Goal of the exercise: Pictures found in the material must be left out, and every line returned as written.
╭─ Provided information
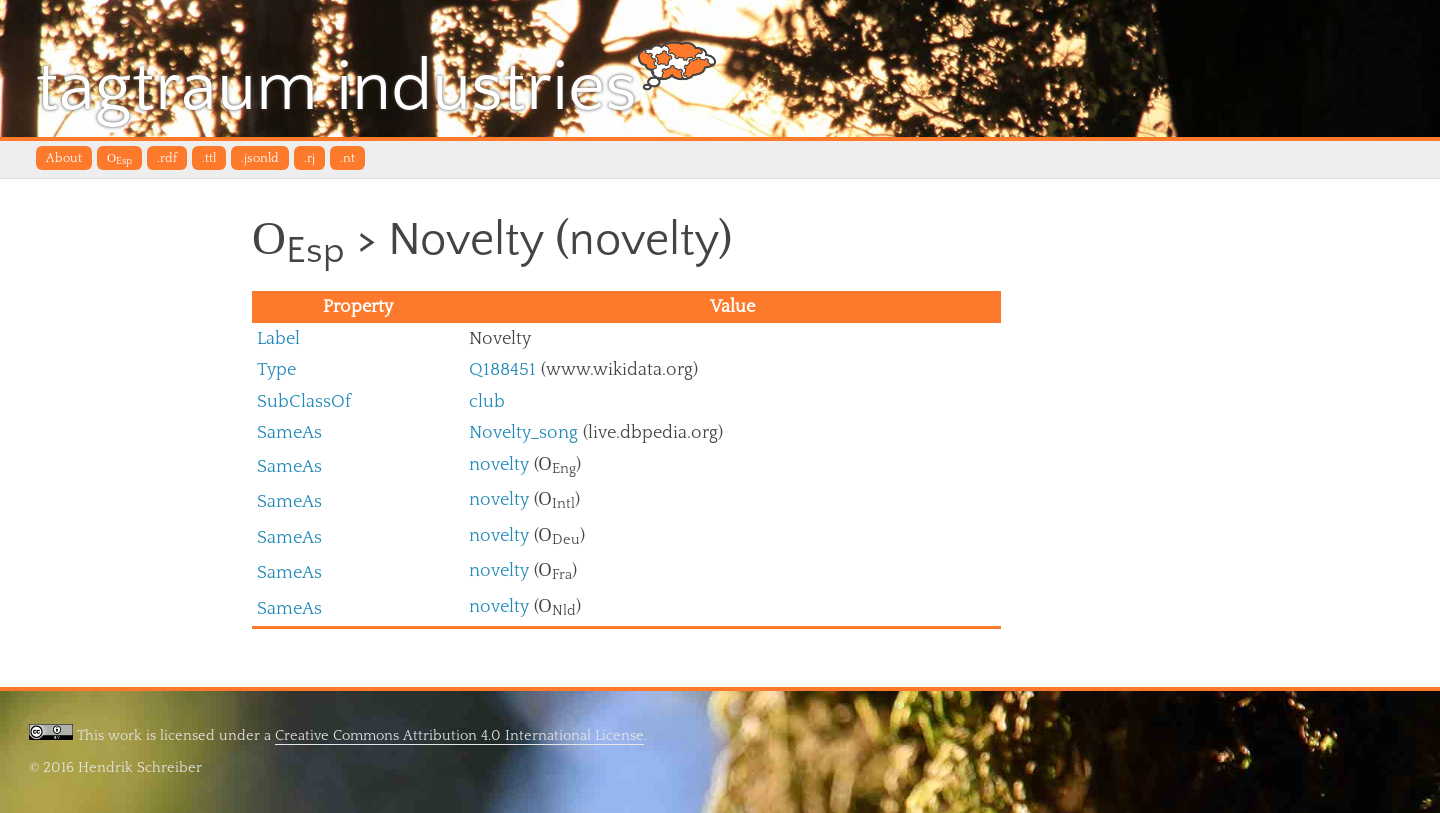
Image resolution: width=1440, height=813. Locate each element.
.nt (347, 158)
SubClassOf (304, 401)
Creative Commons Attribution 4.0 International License (459, 735)
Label (278, 338)
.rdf (167, 158)
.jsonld (260, 158)
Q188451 (502, 369)
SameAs (289, 432)
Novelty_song (523, 432)
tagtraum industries (376, 84)
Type (276, 369)
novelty (499, 464)
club (487, 401)
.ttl (209, 158)
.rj (309, 158)
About (64, 158)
╰─
Finished exercise:
Image resolution: width=1440, height=813. Locate each element.
.nt (347, 158)
SubClassOf (304, 401)
Creative Commons Attribution 4.0 International License (459, 735)
Label (278, 338)
.rdf (167, 158)
.jsonld (260, 158)
Q188451 (502, 369)
SameAs (289, 432)
Novelty_song (523, 432)
tagtraum industries (376, 84)
Type (276, 369)
novelty (499, 464)
club (487, 401)
.ttl (209, 158)
.rj (309, 158)
About (64, 158)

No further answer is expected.